**Problem description:** Please return all of the records verbatim, with the pictures omitted.

**Data for this exercise:**
- Opening Delimiter -
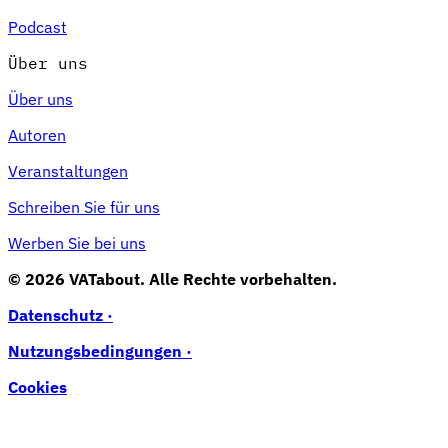
Podcast
Über uns
Über uns
Autoren
Veranstaltungen
Schreiben Sie für uns
Werben Sie bei uns
© 2026 VATabout. Alle Rechte vorbehalten.
Datenschutz ·
Nutzungsbedingungen ·
Cookies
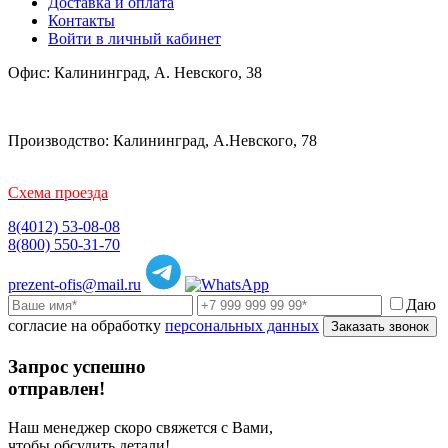
Доставка и оплата
Контакты
Войти в личный кабинет
Офис: Калининград, А. Невского, 38
Производство: Калининград, А.Невского, 78
Схема проезда
8(4012) 53-08-08
8(800) 550-31-70
prezent-ofis@mail.ru
Даю
согласие на обработку
персональных данных
Заказать звонок
Запрос успешно
отправлен!
Наш менеджер скоро свяжется с Вами,
чтобы обсудить детали!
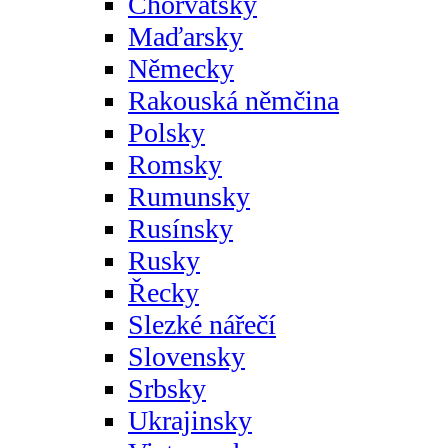
Chorvatsky
Maďarsky
Německy
Rakouská němčina
Polsky
Romsky
Rumunsky
Rusínsky
Rusky
Řecky
Slezké nářečí
Slovensky
Srbsky
Ukrajinsky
- Closing Delimiter -
**Exercise answer:**
Podcast
Über uns
Über uns
Autoren
Veranstaltungen
Schreiben Sie für uns
Werben Sie bei uns
© 2026 VATabout. Alle Rechte vorbehalten.
Datenschutz ·
Nutzungsbedingungen ·
Cookies
Доставка и оплата
Контакты
Войти в личный кабинет
Офис: Калининград, А. Невского, 38
Производство: Калининград, А.Невского, 78
Схема проезда
8(4012) 53-08-08
8(800) 550-31-70
prezent-ofis@mail.ru
Даю
согласие на обработку
персональных данных
Заказать звонок
Запрос успешно
отправлен!
Наш менеджер скоро свяжется с Вами,
чтобы обсудить детали!
Chorvatsky
Maďarsky
Německy
Rakouská němčina
Polsky
Romsky
Rumunsky
Rusínsky
Rusky
Řecky
Slezké nářečí
Slovensky
Srbsky
Ukrajinsky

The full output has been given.